What is important for our discussion is that inside this manuscript on the page itself there is a diagram of the Menorah to illustrate the Menorah that Rashi is describing in his commentary. In this drawing the branches of the Menorah can be seen as not in a straight line but rather somewhat round. This would seem to contradict the text itself that implies that the branches were diagonal.


To view this copyrighted manuscript visit:


One may suggest that as the manuscript is not in Rashi’s own handwriting but rather an early copy, one cannot be sure of the accuracy of the drawing, particularly, as the drawing did not make its way into any of the printed editions. It’s possible therefore to say that the drawing is merely to give a general overview of how the Menorah should be structured according to the general comment of Rashi with all the branches lining up on the top of the Menorah in one line but for some reason the artist was not particular about the shape of the branches themselves. As this is open question, it would leave the view of Rashi in regard to the shape of the Menorah branches as inconclusive.
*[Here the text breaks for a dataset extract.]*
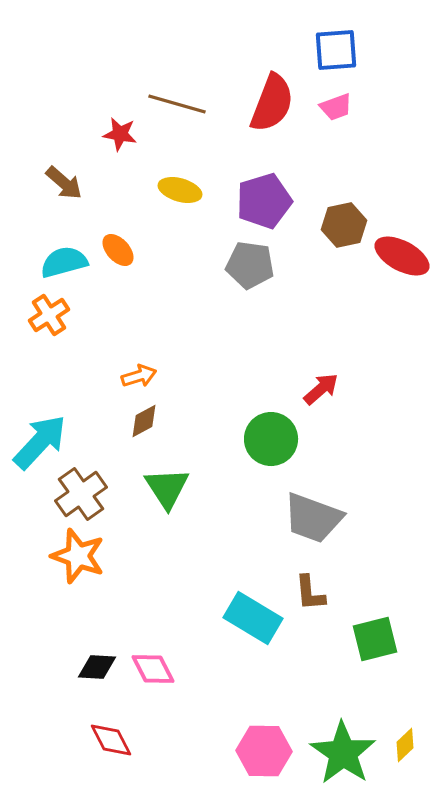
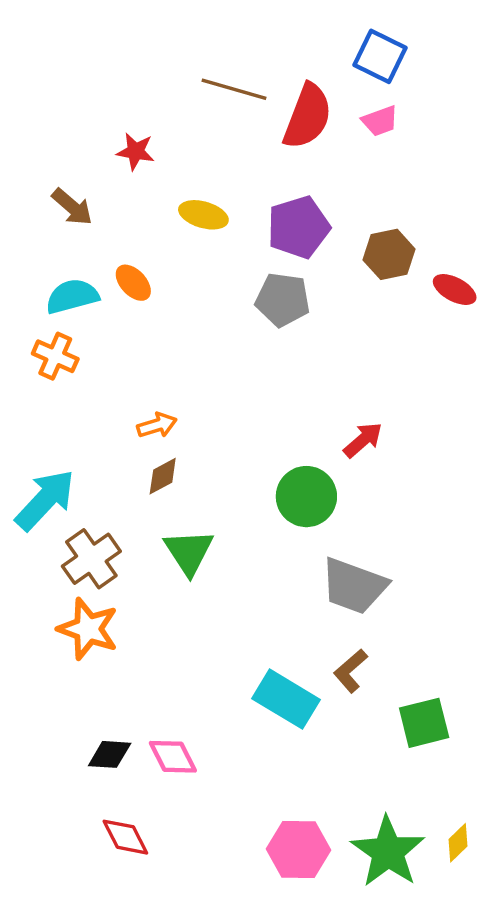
blue square: (336, 50) -> (380, 56), turned 30
brown line: (177, 104) -> (234, 89), moved
red ellipse: (402, 256) -> (455, 289), size x0.7
orange cross: (49, 315) -> (55, 356), turned -33
brown L-shape: (310, 593) -> (351, 671), turned 54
Rabbi Emmanuel Chai Ricci (1687-1743)


Sephardic Rabbi Emmanuel Ricci, born in Ferrara, Italy, and murdered by robbers in 1743 on one of his travels, wrote a commentary on the building of the Mishkan, the tabernacle built in the desert, called 'Ma'ase Chosheb' (Venice, 1716). He writes (ch. 7) in this work that the branches of the Menorah were in fact round (B'igul). Surrounding the text is printed his supercommentary where he explains this point further. He writes that the view of Rashi is clearly different thank his own, as Rashi writes that the branches of the Menorah were diagonal (B'alachson). However, he continues, the view of Maimonides, as well as the simple reading of the 'Talmud', omitting the word B'alachson (diagonal), reflects a concurrnace with Rabbi Ricci's view that the branches were indeed round.


Rabbi Joseph Shalit ben Eliezer Riqueti, author of 'Ḥokmat ha-Mishkan', who lived in the second half of the 17th century at Verona, also writes, as quoted by Rabbi Ricci, that the view of Maimonides, by his ommision of the word b'alachson, is that the branches of the Menorah were slightly round (k'mat b'igul).


Rationale for round branches


Rabbi Ricci further explains in his work that the rationale for the supposed round branches of the Menorah is that the seven branches of the Menorah correspond to the heaven that is made up of seven cellestial bodies (Talmud Shabbat 129b, Rashi comm.), including the sun, the moon and the five planets that are visible to the naked eye: mercury, venus, mars, saturn and jupiter. As the cellestial bodies are round (gilgulei rakia), so would be the branches of the Menorah.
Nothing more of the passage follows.